Reproduce every entry below precisely; do not include the pictures.

START Provided material

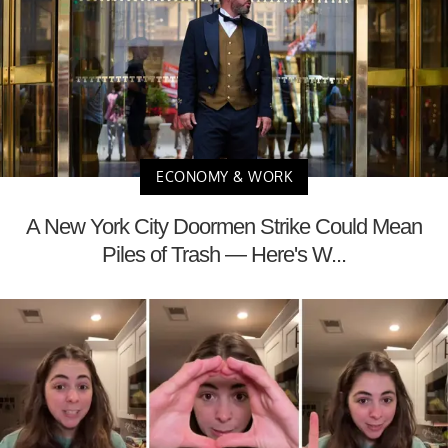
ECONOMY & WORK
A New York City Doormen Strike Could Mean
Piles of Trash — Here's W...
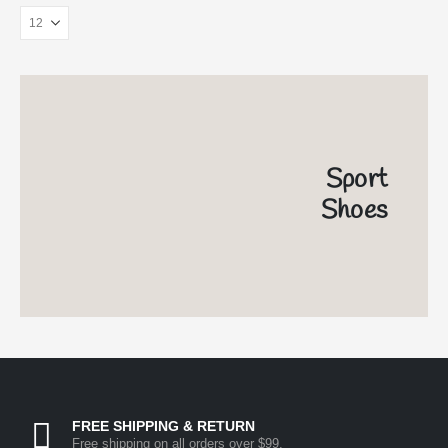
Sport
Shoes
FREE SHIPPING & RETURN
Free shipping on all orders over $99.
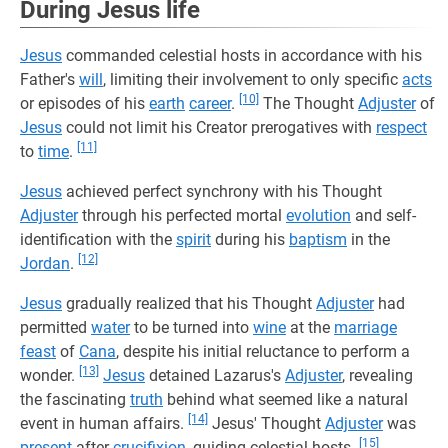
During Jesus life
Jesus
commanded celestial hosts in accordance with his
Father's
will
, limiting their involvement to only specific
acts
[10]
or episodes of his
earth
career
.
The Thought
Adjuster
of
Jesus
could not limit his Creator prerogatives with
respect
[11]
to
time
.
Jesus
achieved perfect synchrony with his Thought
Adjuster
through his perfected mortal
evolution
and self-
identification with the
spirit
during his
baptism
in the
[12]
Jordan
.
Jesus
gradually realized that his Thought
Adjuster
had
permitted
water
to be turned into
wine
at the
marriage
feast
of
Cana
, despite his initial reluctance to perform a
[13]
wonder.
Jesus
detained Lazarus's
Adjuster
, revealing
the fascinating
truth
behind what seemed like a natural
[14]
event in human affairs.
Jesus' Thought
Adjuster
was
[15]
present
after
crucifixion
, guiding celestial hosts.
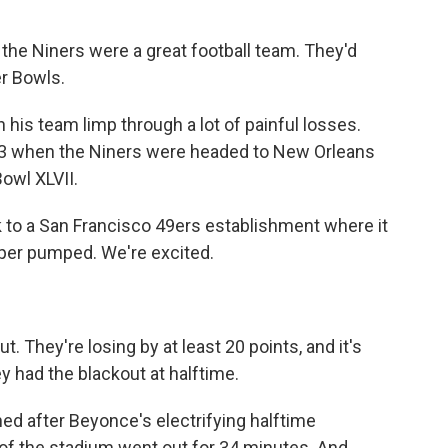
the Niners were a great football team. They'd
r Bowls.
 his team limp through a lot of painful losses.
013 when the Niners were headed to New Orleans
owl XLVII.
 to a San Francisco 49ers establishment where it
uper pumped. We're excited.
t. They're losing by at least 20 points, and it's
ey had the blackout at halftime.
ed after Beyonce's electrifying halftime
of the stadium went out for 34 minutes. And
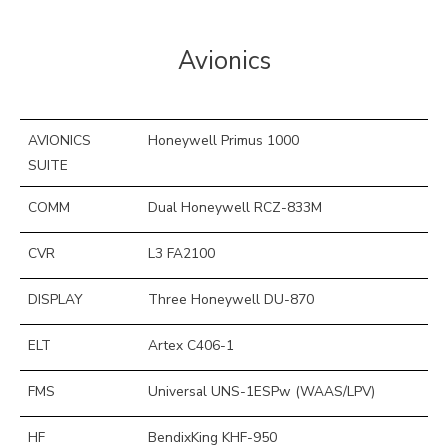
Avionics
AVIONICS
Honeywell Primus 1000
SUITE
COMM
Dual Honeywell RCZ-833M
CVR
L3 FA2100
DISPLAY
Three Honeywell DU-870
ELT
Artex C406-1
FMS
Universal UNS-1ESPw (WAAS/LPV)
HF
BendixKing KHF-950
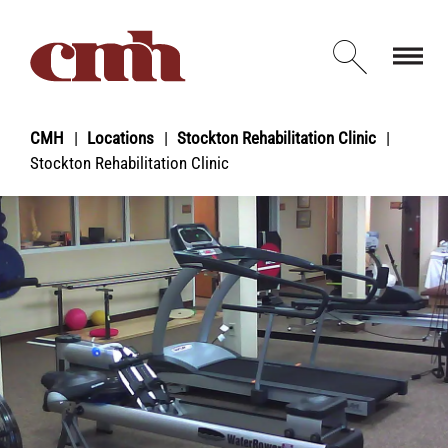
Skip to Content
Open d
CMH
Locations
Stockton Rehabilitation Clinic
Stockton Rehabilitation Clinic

END Provided material

Finished task:
ECONOMY & WORK
A New York City Doormen Strike Could Mean
Piles of Trash — Here's W...
Sport
Shoes
FREE SHIPPING & RETURN
Free shipping on all orders over $99.
During Jesus life
Jesus
commanded celestial hosts in accordance with his
Father's
will
, limiting their involvement to only specific
acts
[10]
or episodes of his
earth
career
.
The Thought
Adjuster
of
Jesus
could not limit his Creator prerogatives with
respect
[11]
to
time
.
Jesus
achieved perfect synchrony with his Thought
Adjuster
through his perfected mortal
evolution
and self-
identification with the
spirit
during his
baptism
in the
[12]
Jordan
.
Jesus
gradually realized that his Thought
Adjuster
had
permitted
water
to be turned into
wine
at the
marriage
feast
of
Cana
, despite his initial reluctance to perform a
[13]
wonder.
Jesus
detained Lazarus's
Adjuster
, revealing
the fascinating
truth
behind what seemed like a natural
[14]
event in human affairs.
Jesus' Thought
Adjuster
was
[15]
present
after
crucifixion
, guiding celestial hosts.
the Niners were a great football team. They'd
r Bowls.
 his team limp through a lot of painful losses.
013 when the Niners were headed to New Orleans
owl XLVII.
 to a San Francisco 49ers establishment where it
uper pumped. We're excited.
t. They're losing by at least 20 points, and it's
ey had the blackout at halftime.
ed after Beyonce's electrifying halftime
of the stadium went out for 34 minutes. And
Avionics
AVIONICS
Honeywell Primus 1000
SUITE
COMM
Dual Honeywell RCZ-833M
CVR
L3 FA2100
DISPLAY
Three Honeywell DU-870
ELT
Artex C406-1
FMS
Universal UNS-1ESPw (WAAS/LPV)
HF
BendixKing KHF-950
Skip to Content
Open d
CMH
Locations
Stockton Rehabilitation Clinic
Stockton Rehabilitation Clinic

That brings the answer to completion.